Records provided -
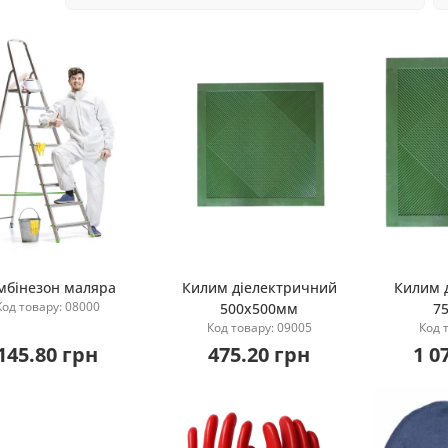
мбінезон маляра
Килим діелектричний
Килим 
Код товару: 08000
500х500мм
7
Купити
Купити
Код товару: 09005
Код 
145.80 грн
475.20 грн
1 0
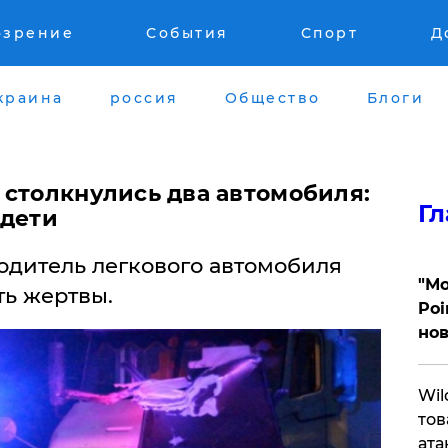
озрение
События
Спорт
Д
краина
россия
Общество
Блоги
 столкнулись два автомобиля:
Гл
 дети
одитель легкового автомобиля
"Мо
ть жертвы.
Poi
нов
​Wi
тов
ата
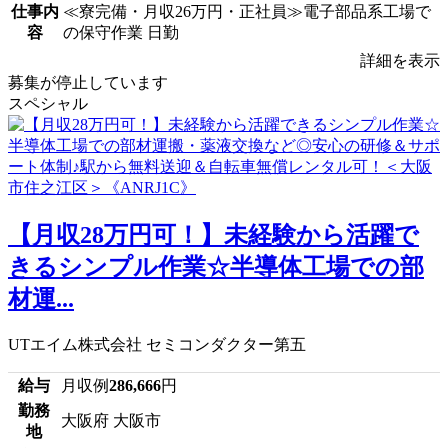
仕事内
≪寮完備・月収26万円・正社員≫電子部品系工場で
容
の保守作業 日勤
詳細を表示
募集が停止しています
スペシャル
【月収28万円可！】未経験から活躍で
きるシンプル作業☆半導体工場での部
材運...
UTエイム株式会社 セミコンダクター第五
給与
月収例
286,666
円
勤務
大阪府 大阪市
地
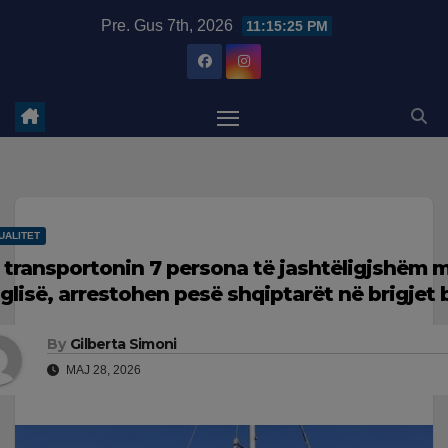
Skip
modal-check
Pre. Gus 7th, 2026
11:15:26 PM
to
content
UALITET
 transportonin 7 persona të jashtëligjshëm m
glisë, arrestohen pesë shqiptarët në brigjet 
By
Gilberta Simoni
MAJ 28, 2026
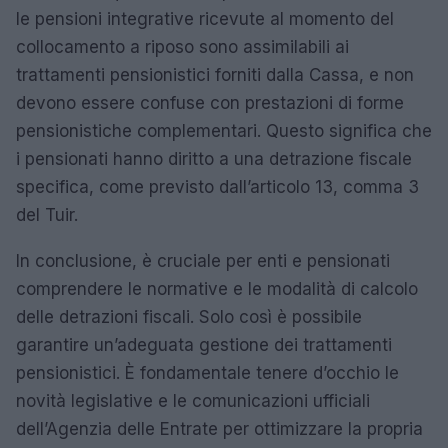
le pensioni integrative ricevute al momento del
collocamento a riposo sono assimilabili ai
trattamenti pensionistici forniti dalla Cassa, e non
devono essere confuse con prestazioni di forme
pensionistiche complementari. Questo significa che
i pensionati hanno diritto a una detrazione fiscale
specifica, come previsto dall’articolo 13, comma 3
del Tuir.
In conclusione, è cruciale per enti e pensionati
comprendere le normative e le modalità di calcolo
delle detrazioni fiscali. Solo così è possibile
garantire un’adeguata gestione dei trattamenti
pensionistici. È fondamentale tenere d’occhio le
novità legislative e le comunicazioni ufficiali
dell’Agenzia delle Entrate per ottimizzare la propria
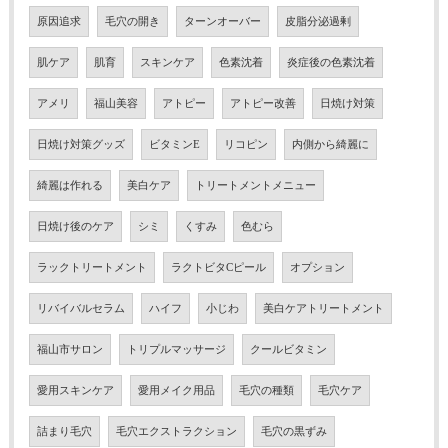
原因追求
毛穴の開き
ターンオーバー
皮脂分泌過剰
肌ケア
肌育
スキンケア
色素沈着
炎症後の色素沈着
アメリ
福山美容
アトピー
アトピー改善
日焼け対策
日焼け対策グッズ
ビタミンE
リコピン
内側から綺麗に
綺麗は作れる
美白ケア
トリートメントメニュー
日焼け後のケア
シミ
くすみ
色むら
ラックトリートメント
ラクトビタCピール
オプション
リバイバルセラム
ハイフ
小じわ
美白ケアトリートメント
福山市サロン
トリプルマッサージ
クールビタミン
愛用スキンケア
愛用メイク用品
毛穴の種類
毛穴ケア
詰まり毛穴
毛穴エクストラクション
毛穴の黒ずみ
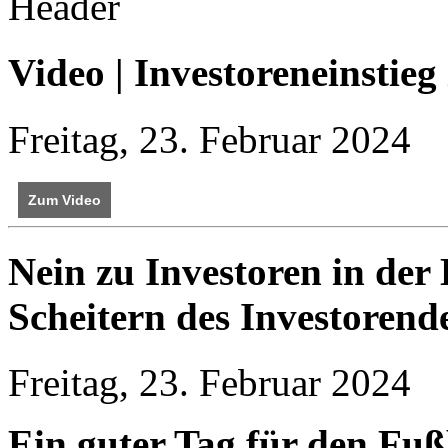
Video | Investoreneinstieg
Freitag, 23. Februar 2024
Zum Video
Nein zu Investoren in de
Scheitern des Investorend
Freitag, 23. Februar 2024
Ein guter Tag für den Fußb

Requirement - From the entries above, extract every line where the word "delle" appears.

Exercise solution -
delle detrazioni fiscali. Solo così è possibile
dell’Agenzia delle Entrate per ottimizzare la propria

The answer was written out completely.